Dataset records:
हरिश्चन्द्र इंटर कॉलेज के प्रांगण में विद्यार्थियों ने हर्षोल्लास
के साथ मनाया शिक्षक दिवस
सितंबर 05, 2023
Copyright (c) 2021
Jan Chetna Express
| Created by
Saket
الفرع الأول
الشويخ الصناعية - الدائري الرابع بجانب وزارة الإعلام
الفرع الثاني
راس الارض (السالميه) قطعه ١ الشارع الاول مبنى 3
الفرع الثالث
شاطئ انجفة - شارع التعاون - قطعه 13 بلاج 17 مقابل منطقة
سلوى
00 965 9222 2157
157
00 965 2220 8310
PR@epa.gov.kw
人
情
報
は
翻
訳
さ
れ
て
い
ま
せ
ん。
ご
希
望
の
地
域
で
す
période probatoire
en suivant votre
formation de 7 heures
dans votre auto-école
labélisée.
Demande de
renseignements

---

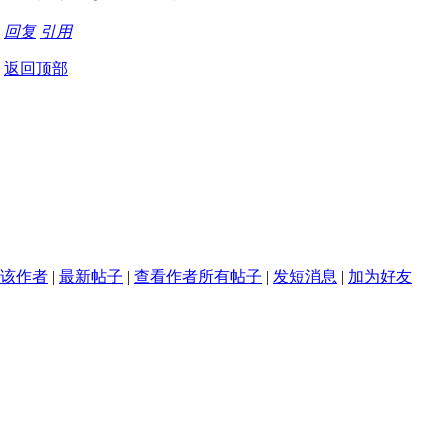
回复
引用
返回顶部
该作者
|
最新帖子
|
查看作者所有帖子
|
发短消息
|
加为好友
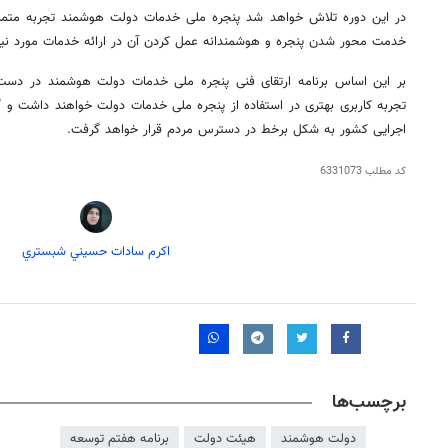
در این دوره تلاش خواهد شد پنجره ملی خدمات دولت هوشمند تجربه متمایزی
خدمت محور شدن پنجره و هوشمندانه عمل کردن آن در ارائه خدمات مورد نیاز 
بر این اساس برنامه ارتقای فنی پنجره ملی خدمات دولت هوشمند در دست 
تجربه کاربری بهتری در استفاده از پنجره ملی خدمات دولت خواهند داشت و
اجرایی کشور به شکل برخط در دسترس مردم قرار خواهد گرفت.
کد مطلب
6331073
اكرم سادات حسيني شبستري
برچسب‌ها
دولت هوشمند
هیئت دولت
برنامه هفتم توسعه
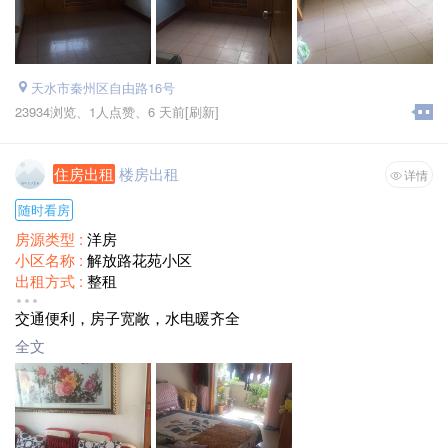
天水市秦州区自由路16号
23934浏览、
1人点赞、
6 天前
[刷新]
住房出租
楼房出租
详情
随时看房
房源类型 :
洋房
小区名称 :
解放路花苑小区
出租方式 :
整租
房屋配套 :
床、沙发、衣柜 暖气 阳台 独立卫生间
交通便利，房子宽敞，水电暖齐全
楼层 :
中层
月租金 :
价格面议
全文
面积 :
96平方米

...

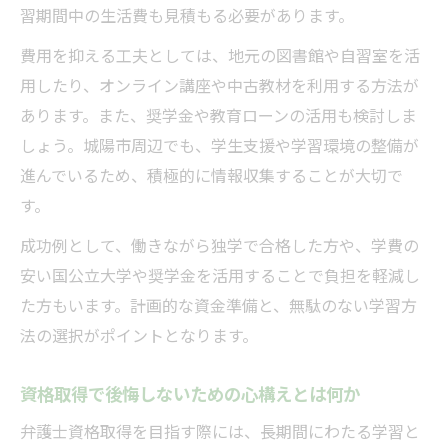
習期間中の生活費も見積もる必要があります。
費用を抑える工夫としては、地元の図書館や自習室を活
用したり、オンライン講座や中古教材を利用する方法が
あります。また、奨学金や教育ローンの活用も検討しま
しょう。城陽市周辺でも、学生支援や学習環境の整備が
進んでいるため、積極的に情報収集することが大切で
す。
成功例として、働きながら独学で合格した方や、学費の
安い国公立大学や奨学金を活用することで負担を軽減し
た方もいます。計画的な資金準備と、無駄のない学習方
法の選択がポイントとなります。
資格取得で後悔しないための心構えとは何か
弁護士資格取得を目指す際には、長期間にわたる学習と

Assigned task - Retype exactly the lines of the data above that fall between the line with "費用を抑える工夫としては、地元の図書館や自習室を活" and the line with "弁護士資格取得を目指す際には、長期間にわたる学習と", inclusive, and add nothing.

Response -
費用を抑える工夫としては、地元の図書館や自習室を活
用したり、オンライン講座や中古教材を利用する方法が
あります。また、奨学金や教育ローンの活用も検討しま
しょう。城陽市周辺でも、学生支援や学習環境の整備が
進んでいるため、積極的に情報収集することが大切で
す。
成功例として、働きながら独学で合格した方や、学費の
安い国公立大学や奨学金を活用することで負担を軽減し
た方もいます。計画的な資金準備と、無駄のない学習方
法の選択がポイントとなります。
資格取得で後悔しないための心構えとは何か
弁護士資格取得を目指す際には、長期間にわたる学習と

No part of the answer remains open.